***** Record excerpts *****

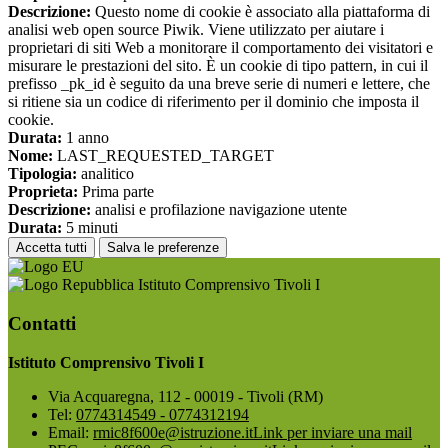
Descrizione:
Questo nome di cookie è associato alla piattaforma di
analisi web open source Piwik. Viene utilizzato per aiutare i
proprietari di siti Web a monitorare il comportamento dei visitatori e
misurare le prestazioni del sito. È un cookie di tipo pattern, in cui il
prefisso _pk_id è seguito da una breve serie di numeri e lettere, che
si ritiene sia un codice di riferimento per il dominio che imposta il
cookie.
Durata:
1 anno
Nome:
LAST_REQUESTED_TARGET
Tipologia:
analitico
Proprieta:
Prima parte
Descrizione:
analisi e profilazione navigazione utente
Durata:
5 minuti
Accetta tutti
Salva le preferenze
Istituto Comprensivo Tivoli I
Contatti
Istituto Comprensivo Tivoli I
Via Acquaregna, 112 - 00019 - Tivoli (RM)
Tel:
0774314549 - 0774312194
Email:
rmic8f600e@istruzione.it
Link per inviare una mail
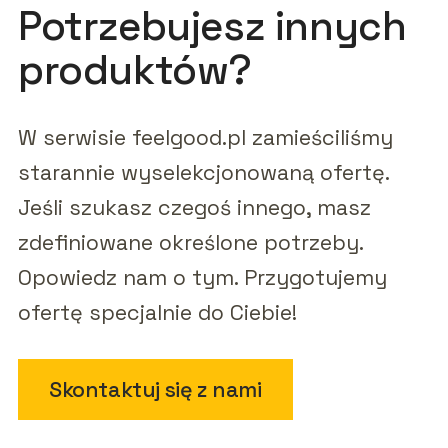
Potrzebujesz innych
produktów?
W serwisie feelgood.pl zamieściliśmy
starannie wyselekcjonowaną ofertę.
Jeśli szukasz czegoś innego, masz
zdefiniowane określone potrzeby.
Opowiedz nam o tym. Przygotujemy
ofertę specjalnie do Ciebie!
Skontaktuj się z nami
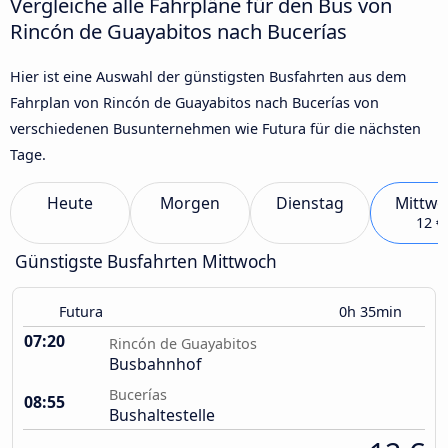
Vergleiche alle Fahrpläne für den Bus von
Rincón de Guayabitos nach Bucerías
Hier ist eine Auswahl der günstigsten Busfahrten aus dem
Fahrplan von Rincón de Guayabitos nach Bucerías von
verschiedenen Busunternehmen wie Futura für die nächsten
Tage.
Heute
Morgen
Dienstag
Mittwo
12 €
Günstigste Busfahrten Mittwoch
Futura
0h 35min
07:20
Rincón de Guayabitos
Busbahnhof
Bucerías
08:55
Bushaltestelle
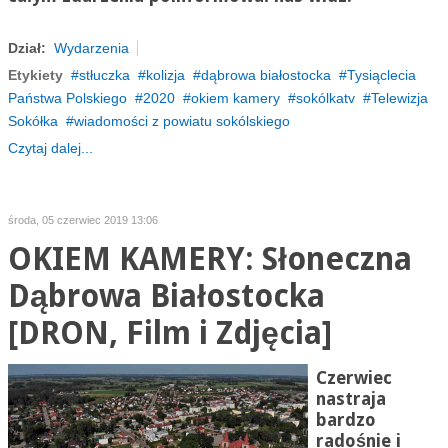
Dział:
Wydarzenia
Etykiety
stłuczka
kolizja
dąbrowa białostocka
Tysiąclecia
Państwa Polskiego
2020
okiem kamery
sokólkatv
Telewizja
Sokółka
wiadomości z powiatu sokólskiego
Czytaj dalej...
środa, 05 czerwiec 2019 13:06
OKIEM KAMERY: Słoneczna
Dąbrowa Białostocka
[DRON, Film i Zdjęcia]
Czerwiec
nastraja
bardzo
radośnie i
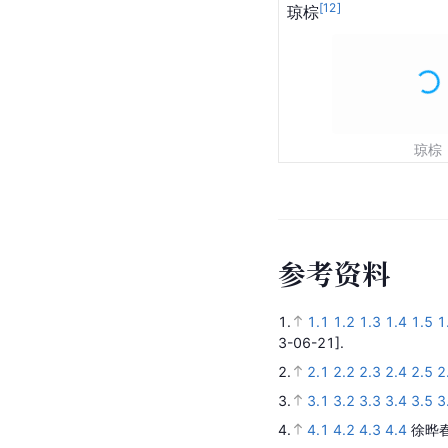
[
12
]
琼棕
琼棕
参
考
资
料
1.
1.1
1.2
1.3
1.4
1.5
1
3-06-21].
2.
2.1
2.2
2.3
2.4
2.5
2
3.
3.1
3.2
3.3
3.4
3.5
3
4.
4.1
4.2
4.3
4.4
徐晔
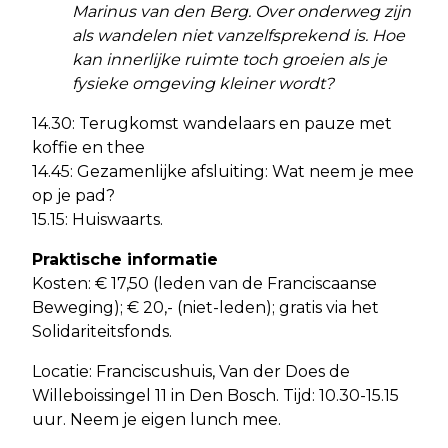
Marinus van den Berg. Over onderweg zijn
als wandelen niet vanzelfsprekend is. Hoe
kan innerlijke ruimte toch groeien als je
fysieke omgeving kleiner wordt?
14.30: Terugkomst wandelaars en pauze met
koffie en thee
14.45: Gezamenlijke afsluiting: Wat neem je mee
op je pad?
15.15: Huiswaarts.
Praktische informatie
Kosten: € 17,50 (leden van de Franciscaanse
Beweging); € 20,- (niet-leden); gratis via het
Solidariteitsfonds.
Locatie: Franciscushuis, Van der Does de
Willeboissingel 11 in Den Bosch. Tijd: 10.30-15.15
uur. Neem je eigen lunch mee.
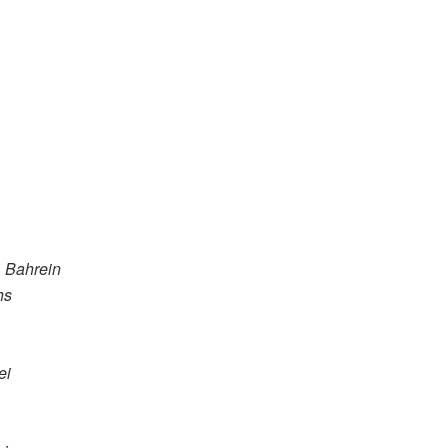
, Bahrein
hs
ei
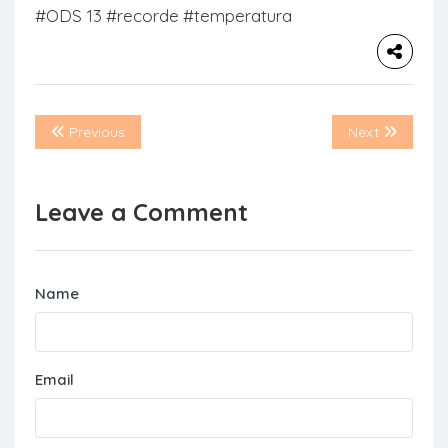
#ODS 13
#recorde
#temperatura
Previous
Next
Leave a Comment
Name
Email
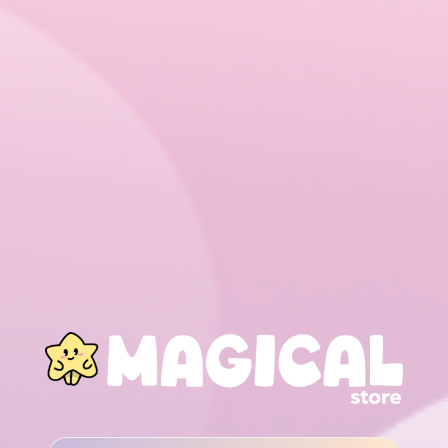
RECHERCHE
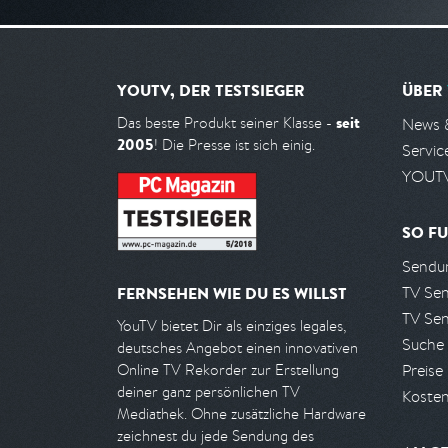
YOUTV, DER TESTSIEGER
ÜBER
seit
Das beste Produkt seiner Klasse -
News 
2005
! Die Presse ist sich einig.
Servic
YOUTV
SO FU
Sendun
TV Se
FERNSEHEN WIE DU ES WILLST
TV Se
YouTV bietet Dir als einziges legales,
Suche
deutsches Angebot einen innovativen
Preise
Online TV Rekorder zur Erstellung
deiner ganz persönlichen TV
Kosten
Mediathek. Ohne zusätzliche Hardware
zeichnest du jede Sendung des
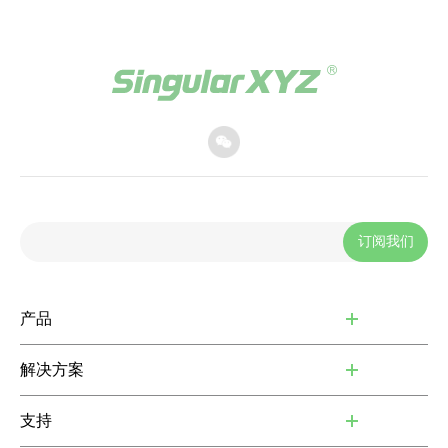
订阅我们
产品
解决方案
支持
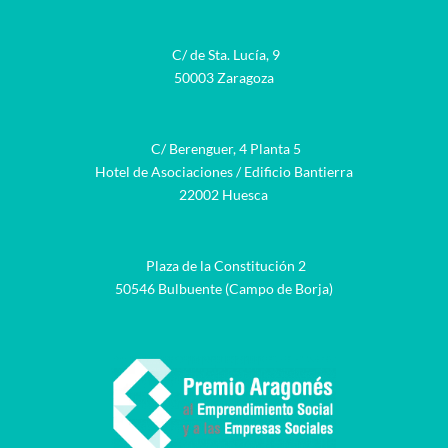
C/ de Sta. Lucía, 9
50003 Zaragoza
C/ Berenguer, 4 Planta 5
Hotel de Asociaciones / Edificio Bantierra
22002 Huesca
Plaza de la Constitución 2
50546 Bulbuente (Campo de Borja)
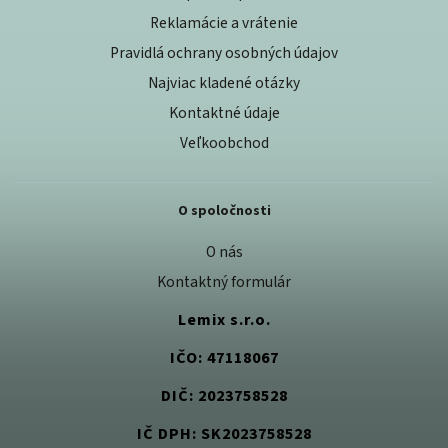
Reklamácie a vrátenie
Pravidlá ochrany osobných údajov
Najviac kladené otázky
Kontaktné údaje
Veľkoobchod
O spoločnosti
O nás
Kontaktný formulár
Lemix s.r.o.
IČO: 47118067
DIČ: 2023758528
IČ DPH: SK2023758528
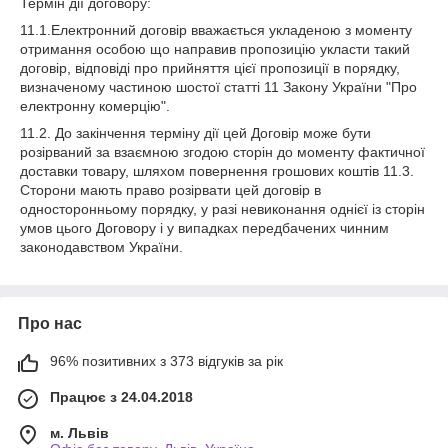
Термін дії договору:
11.1.Електронний договір вважається укладеною з моменту
отримання особою що направив пропозицію укласти такий
договір, відповіді про прийняття цієї пропозиції в порядку,
визначеному частиною шостої статті 11 Закону України "Про
електронну комерцію".
11.2. До закінчення терміну дії цей Договір може бути
розірваний за взаємною згодою сторін до моменту фактичної
доставки товару, шляхом повернення грошових коштів 11.3.
Сторони мають право розірвати цей договір в
односторонньому порядку, у разі невиконання однієї із сторін
умов цього Договору і у випадках передбачених чинним
законодавством України.
Про нас
96% позитивних з 373 відгуків за рік
Працює з 24.04.2018
м. Львів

*****

• Task goal: Retype only the stretch of lines above starting at the one with "отримання особою що" and stopping at the one with "11.2. До закінчення", exactly as written, with both kept.

• Task solution:
отримання особою що направив пропозицію укласти такий
договір, відповіді про прийняття цієї пропозиції в порядку,
визначеному частиною шостої статті 11 Закону України "Про
електронну комерцію".
11.2. До закінчення терміну дії цей Договір може бути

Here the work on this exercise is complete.